▶ **Required action**: Set down all of the data exactly. Pictures stay out of the copy.

▶ **Supplied material**:
---
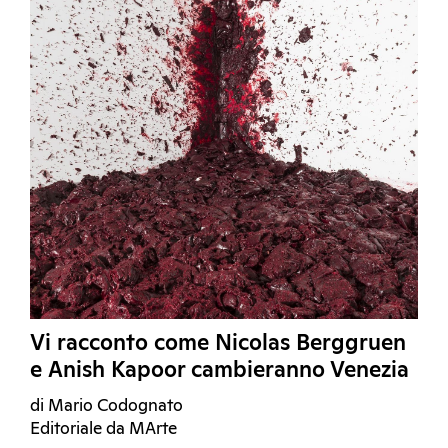
Vi racconto come Nicolas Berggruen
e Anish Kapoor cambieranno Venezia
di Mario Codognato
Editoriale da MArte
---
▶ **Solution for this task**:
Vi racconto come Nicolas Berggruen
e Anish Kapoor cambieranno Venezia
di Mario Codognato
Editoriale da MArte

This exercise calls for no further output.